Le second jour du premier moment de grève des cheminots a été un succès encore une fois. S’il y a eu un peu moins de grévistes que la veille, avec 29,7 % contre 33,9 %, il y avait cependant davantage d’aiguilleurs que la veille (46 % au lieu de 39%), ainsi que davantage de contrôleurs (77 % au lieu de 69%).
La part de conducteurs reste grosso modo stable (74 %, 77 % la veille) et l’impact est tellement significatif que même pour la reprise du travail, la désorganisation est importante (seulement 3 transiliens et TER sur 4, 3 Intercités sur 5, 3 RER C sur 5, 1 RER E sur 2).
Un fait important a également été la publication dans Le Monde d’une tribune (payante) de Bernard Thibault, qui a été secrétaire général de la Fédération CGT des cheminots de 1993 à 1999, puis général de la CGT de 1999 à 2013.
Hier, l’article d’agauche.org soulignait le manque d’envergure sociale des revendications des cheminots de la CGT, au sens où tout était étroitement corporatiste, avec une dimension « on sait mieux gérer que les autres ».
La tribune de Bernard Thibault aborde directement cette question, le titre étant par ailleurs « La grève des cheminots porte l’intérêt général », alors que la conclusion est extrêmement lyrique, avec les cheminots présentés comme une sorte d’avant-garde des droits sociaux :
« Accuser les cheminots d’être responsables du désastre des politiques publiques est un comble. Cette humiliation a la réponse qu’elle mérite. Il est à leur honneur de poursuivre l’action de leurs prédécesseurs pour une certaine idée du service public et des droits sociaux pour les générations futures.
Il est des grèves qui portent l’intérêt général, d’où jaillit la lumière, et ce n’est pas en cet anniversaire de celles de 1968 qu’on pourra nous dire le contraire. »
Il faut cependant rappeler ici qu’en 1968, la CGT a été contre le mouvement de contestation et a cherché à tout prix à ce qu’il soit étouffé, participant en première ligne avec l’État pour qu’il y ait des négociations salariales et que le mouvement soit enterré.

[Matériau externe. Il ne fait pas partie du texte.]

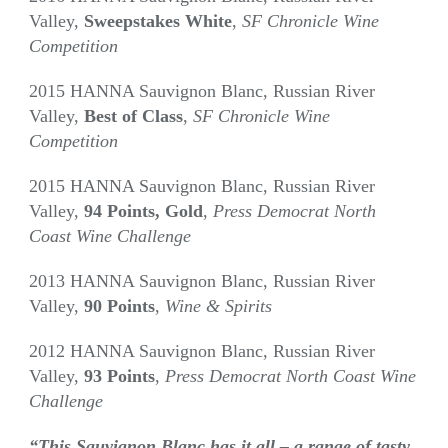
Valley,
Sweepstakes White
,
SF Chronicle Wine
Competition
2015 HANNA Sauvignon Blanc, Russian River
Valley,
Best of Class
,
SF Chronicle Wine
Competition
2015 HANNA Sauvignon Blanc, Russian River
Valley,
94 Points,
Gold
,
Press Democrat North
Coast Wine Challenge
2013 HANNA Sauvignon Blanc, Russian River
Valley,
90 Points
,
Wine & Spirits
2012 HANNA Sauvignon Blanc, Russian River
Valley,
93 Points
,
Press Democrat North Coast Wine
Challenge
“This Sauvignon Blanc has it all – a range of tasty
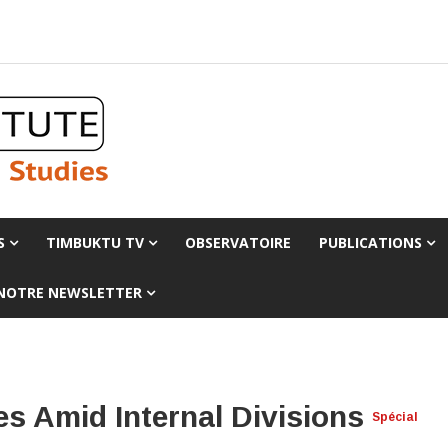
S
TIMBUKTU TV
OBSERVATOIRE
PUBLICATIONS
 NOTRE NEWSLETTER
es Amid Internal Divisions
Spécial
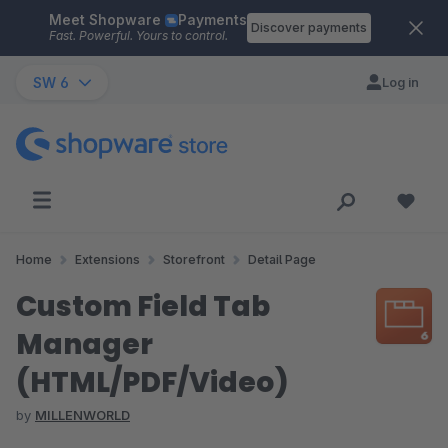
Meet Shopware
Payments
Skip to main content
Discover payments
Fast. Powerful. Yours to control.
SW 6
Log in
Home
Extensions
Storefront
Detail Page
Custom Field Tab
Manager
(HTML/PDF/Video)
by
MILLENWORLD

Le résultat est bien connu : l’isolement fatal de la gauche voulant changer le monde, le raz-de-marée électorale de la part de la droite.
Bernard Thibault se moque bien de cela, puisque son objectif est en réalité de faire un chantage disant : aucune revendication n’est possible si un bastion du service public tombe.

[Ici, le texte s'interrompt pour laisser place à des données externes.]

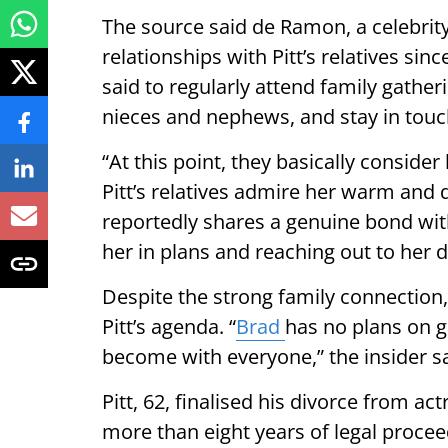
The source said de Ramon, a celebrity
relationships with Pitt’s relatives sin
said to regularly attend family gatheri
nieces and nephews, and stay in touc
“At this point, they basically consider 
Pitt’s relatives admire her warm and
reportedly shares a genuine bond wit
her in plans and reaching out to her di
Despite the strong family connection,
Pitt’s agenda. “
Brad
has no plans on g
become with everyone,” the insider sa
Pitt, 62, finalised his divorce from a
more than eight years of legal proce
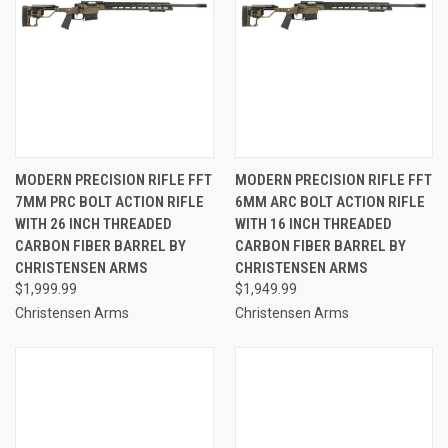
MODERN PRECISION RIFLE FFT
MODERN PRECISION RIFLE FFT
7MM PRC BOLT ACTION RIFLE
6MM ARC BOLT ACTION RIFLE
WITH 26 INCH THREADED
WITH 16 INCH THREADED
CARBON FIBER BARREL BY
CARBON FIBER BARREL BY
CHRISTENSEN ARMS
CHRISTENSEN ARMS
$1,999.99
$1,949.99
Christensen Arms
Christensen Arms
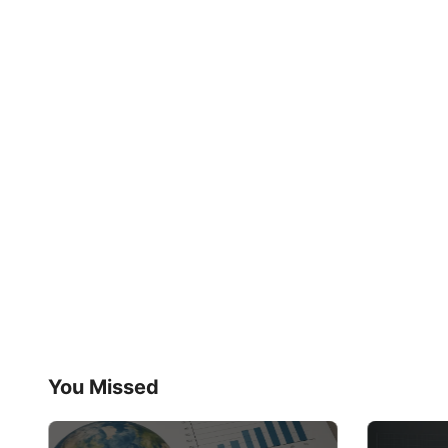
You Missed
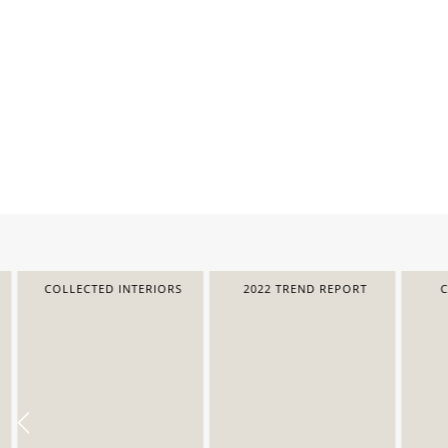
COLLECTED INTERIORS
2022 TREND REPORT
COL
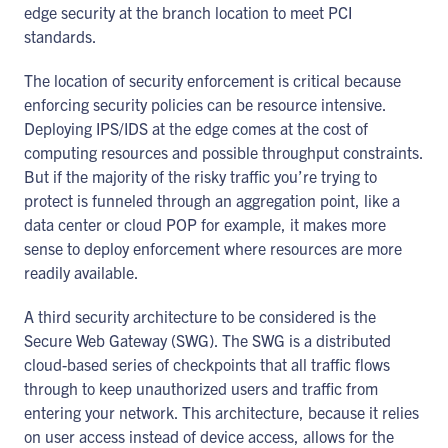
edge security at the branch location to meet PCI
standards.
The location of security enforcement is critical because
enforcing security policies can be resource intensive.
Deploying IPS/IDS at the edge comes at the cost of
computing resources and possible throughput constraints.
But if the majority of the risky traffic you’re trying to
protect is funneled through an aggregation point, like a
data center or cloud POP for example, it makes more
sense to deploy enforcement where resources are more
readily available.
A third security architecture to be considered is the
Secure Web Gateway (SWG). The SWG is a distributed
cloud-based series of checkpoints that all traffic flows
through to keep unauthorized users and traffic from
entering your network. This architecture, because it relies
on user access instead of device access, allows for the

Sauf qu’il dit en même temps que « la SNCF appartient à la nation » et qu’il s’agit d’une « multinationale qui possède près de 1 300 filiales dans le monde ». Et c’est là que tous les problèmes se révèlent au grand jour.
Car la SNCF est un groupe qui consiste ni plus ni moins qu’en du capitalisme d’État. De par son organisation, ses méthodes, ses objectifs, ses perspectives à l’échelle mondiale, etc., il s’agit de capitalisme tout ce qu’il y a de plus classique.
Que ce groupe, né en 1937-1938, ait profité de l’élan social de 1945, puis de l’intégration de la CGT au projet d’un État-providence fort, tout le monde le sait. Que cela ait pu profiter aux salariés de la SNCF, tant mieux.
Mais à un moment, il faut voir les choses en face et on ne peut pas dire en même temps qu’il s’agit d’une multinationale et d’un secteur public.
C’est pourtant ce qu’ont fait tant le Parti socialiste et le Parti communiste français depuis longtemps, c’est vrai. Cependant, c’était là une faillite intellectuelle, morale et culturelle sur le plan des idées de gauche, et en 2018 une telle incohérence est une bombe à retardement.
Si Bernard Thibault disait : la SNCF devrait être un secteur public, il serait cohérent. Mais ni lui ni la CGT ne le font et ne veulent le faire, car cela serait révéler leur effroyable compromission historique. Ils ont participé à la naissance d’un monstre, au moyen de l’État, qui inévitablement sera repris par la suite par le capitalisme de la manière la plus directe…
Vu ainsi, il n’est pas vrai de dire que « la grève des cheminots porte l’intérêt général », il faudrait dire qu’elle le pourrait… si on passait du corporatisme à la lutte des classes, de la défense d’acquis au sein d’un capitalisme d’État en voie de privatisation à celui d’acquis en général face au capitalisme.